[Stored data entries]
[Start of section]

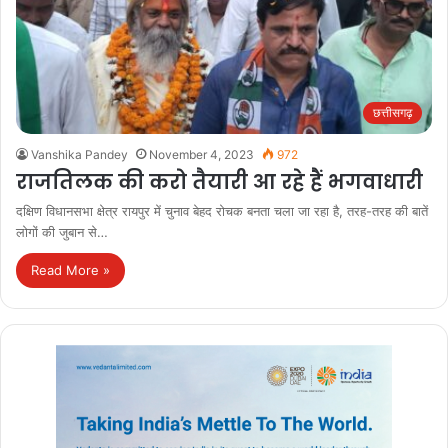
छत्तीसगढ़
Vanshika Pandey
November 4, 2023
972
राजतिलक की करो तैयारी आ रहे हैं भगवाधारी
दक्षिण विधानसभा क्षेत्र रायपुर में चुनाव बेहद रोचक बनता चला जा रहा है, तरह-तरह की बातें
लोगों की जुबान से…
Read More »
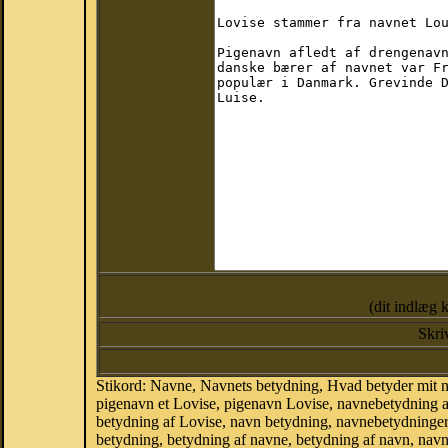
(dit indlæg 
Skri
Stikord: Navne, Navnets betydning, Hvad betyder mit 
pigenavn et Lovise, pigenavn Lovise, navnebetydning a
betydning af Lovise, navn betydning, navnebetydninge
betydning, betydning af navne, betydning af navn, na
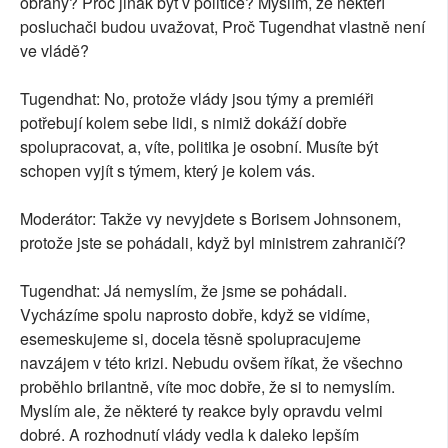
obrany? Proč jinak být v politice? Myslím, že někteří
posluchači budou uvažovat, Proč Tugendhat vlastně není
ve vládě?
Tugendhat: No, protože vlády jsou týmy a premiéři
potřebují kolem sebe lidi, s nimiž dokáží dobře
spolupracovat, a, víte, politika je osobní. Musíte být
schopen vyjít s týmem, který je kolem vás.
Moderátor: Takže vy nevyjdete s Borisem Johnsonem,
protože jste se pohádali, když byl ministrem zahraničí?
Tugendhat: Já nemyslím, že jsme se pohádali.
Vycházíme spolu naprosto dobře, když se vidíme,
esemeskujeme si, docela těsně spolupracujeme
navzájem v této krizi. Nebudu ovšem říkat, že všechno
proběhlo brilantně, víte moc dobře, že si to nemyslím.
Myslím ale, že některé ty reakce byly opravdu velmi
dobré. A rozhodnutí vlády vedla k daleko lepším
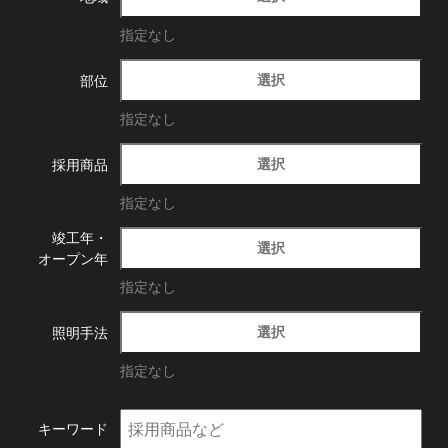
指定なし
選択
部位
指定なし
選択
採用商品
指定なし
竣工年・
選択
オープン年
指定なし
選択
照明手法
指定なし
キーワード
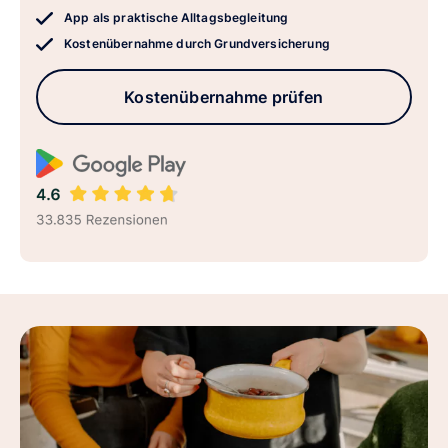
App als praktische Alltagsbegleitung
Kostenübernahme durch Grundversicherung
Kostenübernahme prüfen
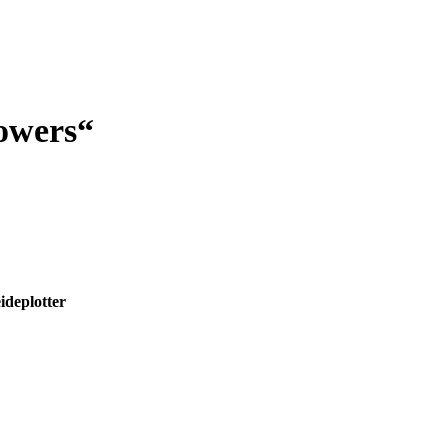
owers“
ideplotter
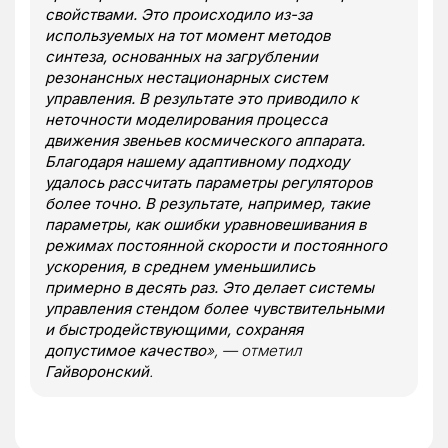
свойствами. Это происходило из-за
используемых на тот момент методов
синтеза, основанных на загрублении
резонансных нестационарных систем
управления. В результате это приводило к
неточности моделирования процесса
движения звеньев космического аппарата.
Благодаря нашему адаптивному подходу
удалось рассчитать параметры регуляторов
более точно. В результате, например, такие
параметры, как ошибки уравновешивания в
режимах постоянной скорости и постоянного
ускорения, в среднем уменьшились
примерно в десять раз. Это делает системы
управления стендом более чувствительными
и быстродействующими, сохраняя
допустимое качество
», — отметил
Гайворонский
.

[End of section]

Task directions ▸ Exactly how many lines of the records include "nemyslím"? Provide the number by itself.

Response to this task ▸ 2